You can see the House discussion below. As FABB points out, the legislators frequently don't know the law (like when cyclists can ride two abreast or where cyclists need to ride).They also act like the 2-foot law was passed "a long time ago." At the end some gentleman points out that actually that was passed in 2004.
One of the complaints is that it can't be enforced - but there's currently a 2-foot law; how is that enforced?
Another concern is that it makes it impossible for drivers to pass without moving into the other lane - or to pass at all. Which seems to be placing the ability of drivers to move unimpeded above the safety of all road users.
The question of "how is one to know what is three-feet?" comes up. But the point is that drivers underjudge the distance and that by asking them to aim for 3 feet means they will less often mistakenly give -0.01 feet (which is the concern).
One legislator says that he saw some cyclists break the law once, so he doesn't want to pass anymore laws for cyclists. Not until cyclists follow the law. I'll be you dollars for doughnuts, he doesn't have the same opinion about gun owners, drivers or pedestrians.

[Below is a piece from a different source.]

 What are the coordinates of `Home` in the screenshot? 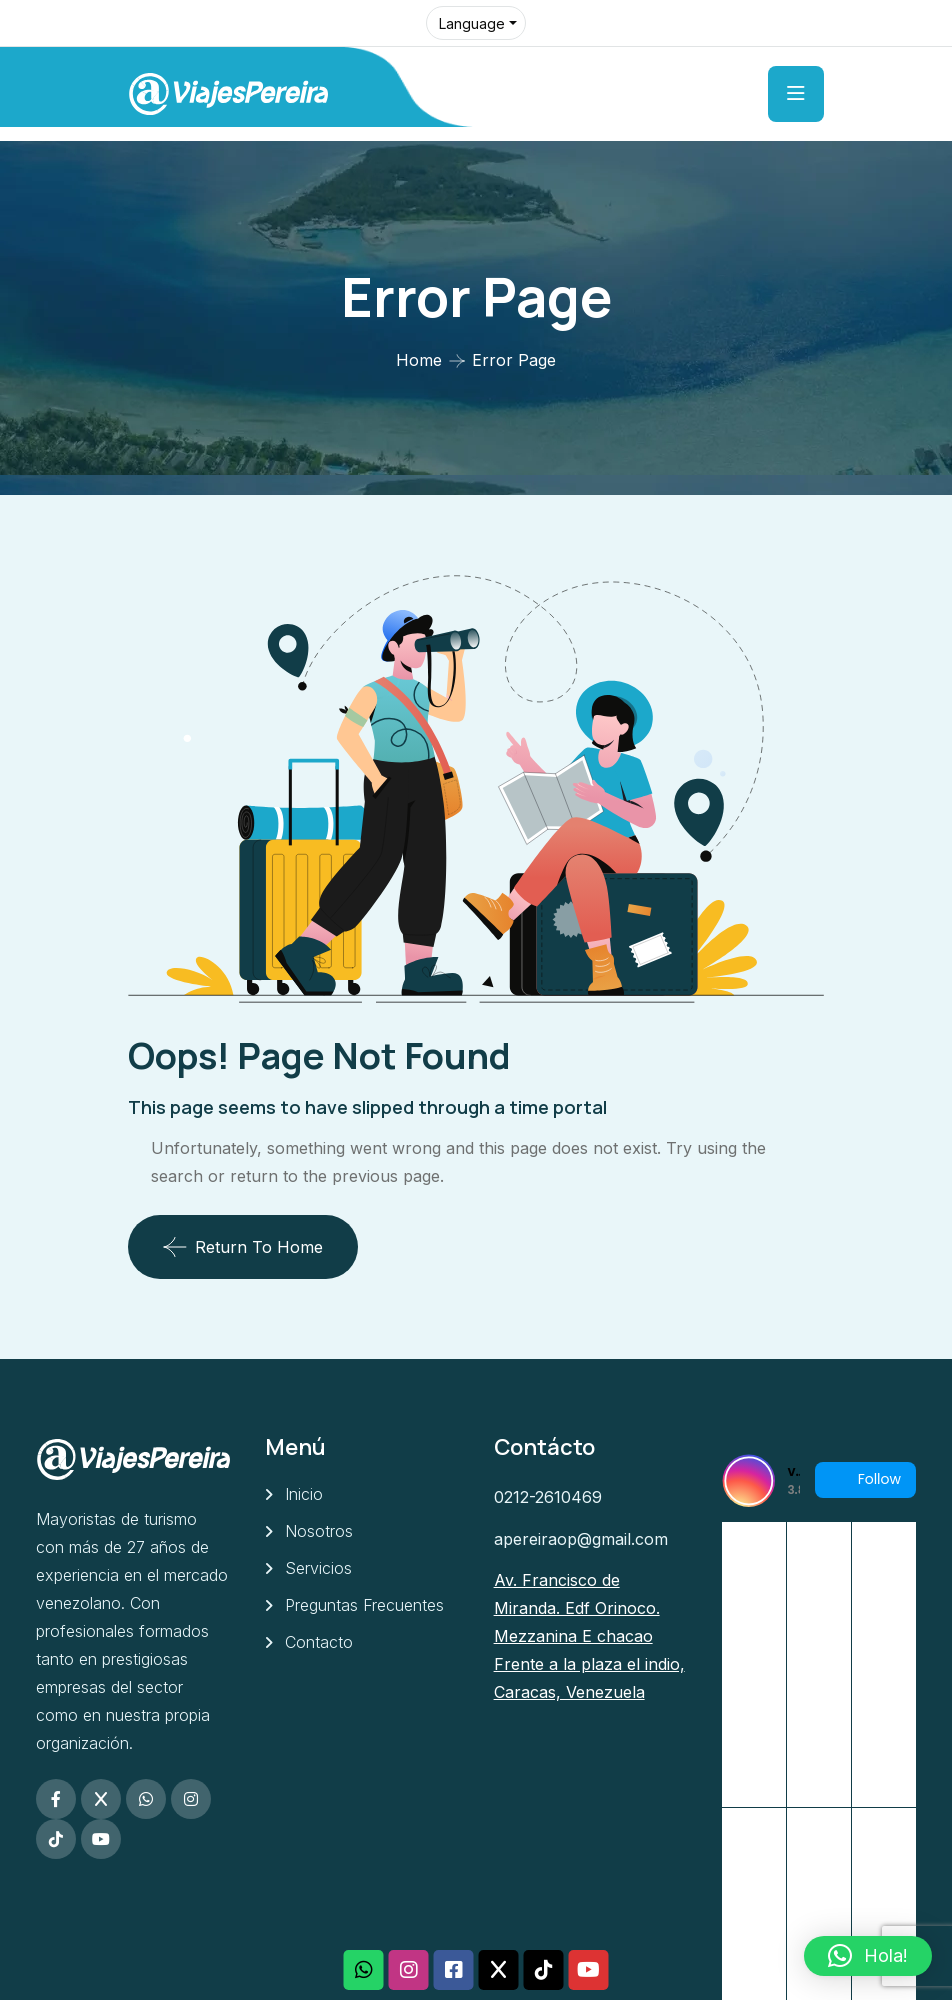 It's located at (419, 360).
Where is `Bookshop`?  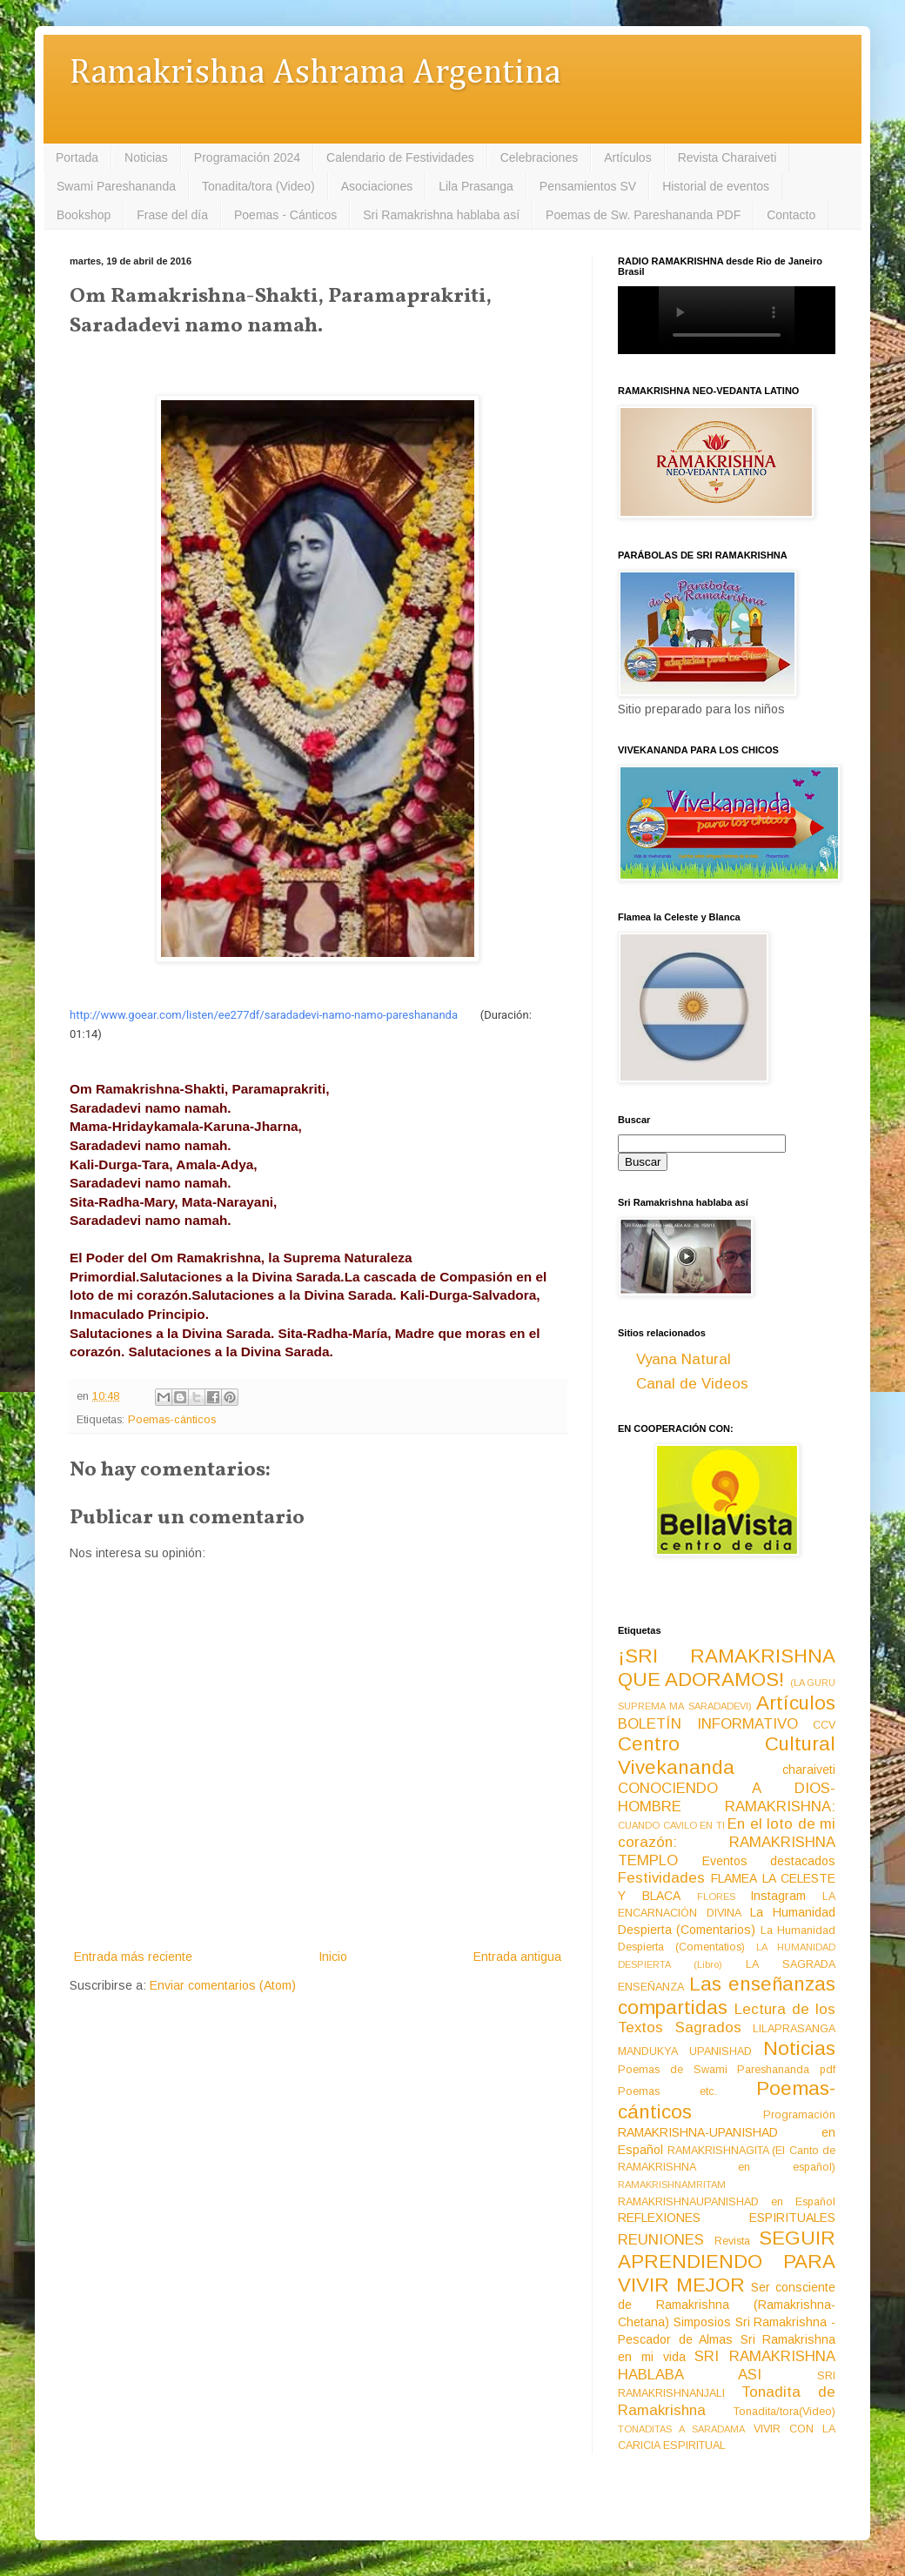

Another legislator asks "what is the downside of passing this law?" and none of the others really have an answer. One person does make a nonsensical case. On the one hand, he claims, the law won't change anything and thus won't improve safety, on the other it will do more to impede traffic. With all due respect, it can't be both. Either some drivers will give greater passing distance or they won't. If some do that will improve safety. It might also impede traffic. But there is no way that it won't increase passing distance but still more greatly impede traffic.
This is followed by one legislator who would like to retain the right to unsafely pass cyclists who are illegally riding two or more abreast.